Biden is calling on states to remove their own taxes on gas and diesel. And they tell oil refining companies to increase their capacity before their planned meeting with administration officials this week.
Together, senior administration officials claim, Biden’s calling measures could reduce the cost of each gallon of gas by $ 1. Yet that statistic relies on several steps that are completely out of the president’s control – not the least to convince Congress to approve their plan.
The actions sum up Biden’s recent effort to show that he is taking the initiative in lowering fuel prices as Americans become increasingly frustrated by the economic burden. White House officials have been considering a gas tax holiday for months, but have been partially blocked by concerns about how it could be accepted in Congress.
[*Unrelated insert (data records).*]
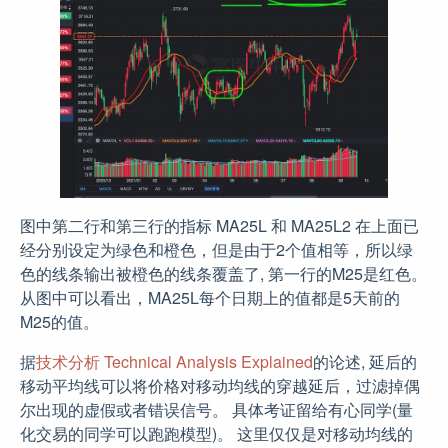
图中第二行和第三行的指标 MA25L 和 MA25L2 在上面已
经分别设定为绿色和橙色，但是由于2个值相等，所以绿
色的线条输出被橙色的线条覆盖了, 第一行的M25是红色。
从图中可以看出，MA25L每个日期上的值都是5天前的
M25的值。
据
技术分析 Technical Analysis Explained
的论述, 延后的
移动平均线可以将价格对移动均线的穿越延后，过滤掉偶
尔出现的虚假或者错误信号。 具体考证留给有心同学(量
化交易的同学可以跑跑模型)。 这里仅仅是对移动均线的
Republicans are widely opposed to the removal of the Gax tax. Some Democrats, including House Speaker Nancy Pelosi, have been cool with the idea. And in the past, senior Democrats – including President Barack Obama on the campaign trail in 2008 – have called the gas tax holiday a “gimmick.”
Still facing growing anger and the start of the summer driving season, Biden decided it was worth taking even the smallest steps on the symbolic border.
“Under the conditions we are in today, it’s not a gimmick. When we get into the summer driving season, it’s a little breathing room for the American people,” said Amos Hochstein, senior adviser on energy security at the State Department. In an interview with CNN’s “New Day” Wednesday morning.
The current federal tax on gas is about 18 cents per gallon, while the federal tax on diesel is 24 cents per gallon. Even if the savings are passed directly to consumers by lifting those taxes – which are not guaranteed – the savings for a filling may be just a few dollars.
“Look, it will have some impact, but it won’t affect major road construction and major repairs,” he told reporters.
Economists are skeptical
Some economists say that the savings that consumers pass on are minimal as retailers simply increase the base price of gas to cover the difference.
“Whatever you thought about the eligibility for a gas tax holiday in February, that’s a bad idea now,” Jason Furman, a senior Obama administration official, wrote on Twitter. “Refineries are now more restricted so supply is completely unstable. The 18.4 percent reduction is pocketed by the industry – maybe a few cents shifted to customers.”
Senior officials of the administration have acknowledged the criticism, but Biden said companies are under pressure to pass on the savings.
“The president is calling and urging the industry, companies and retailers to pass it on to the customers at the pump,” Hochstein said, without explaining what the president can do to ensure customers see the full savings.
“We are calling on the industry to review it and make it accurate, to pass it on,” he said.
Another official, speaking before the announcement, admitted that suspending the tax would not “solve the whole problem.”
“This is something that can be done to take a real step toward alleviating some of the pain at the pump, and we see it as part of a suite of policies designed to provide relief, including policies that focus on the supply side,” the official said.
“We are definitely approaching this in constructive, dynamic, practical ways. I think the American people should do so again,” said a second senior administration official at a meeting with seven top executives and Energy Secretary Jennifer Granholm on Thursday.
Biden seeks out the victims
The president has increased the heat on oil and gas companies in recent weeks, as gas prices have soared, and at one point last week, the national average rose above $ 5 per gallon.
Biden has made the Russian war in Ukraine his top victim of rising gas prices but has called on oil and gas companies, accusing him of not doing enough to cut costs and profiting from the war. He repeated some of those arguments on Tuesday, saying the country “needs more refining capacity.”
“The idea that they have no oil to drill and bring is not true,” he said.
In response to the president’s remarks, the Biden administration has often said that the prices are too high because they perceive the oil industry to be a limitation on domestic oil and gas production.
Chevron CEO Mike Worth said in a letter Tuesday that Biden should stop criticizing the oil and gas industry and calling for a “change in approach” from the White House.
“Your administration has tried to criticize and sometimes defame our industry,” Worth wrote in an open letter to Biden. “These measures are not beneficial to the challenges we face and are not worthy of the American people.”
Biden responded later in the day: “They’re a little sensitive,” adding: “I didn’t know they were hurting their feelings anytime soon.”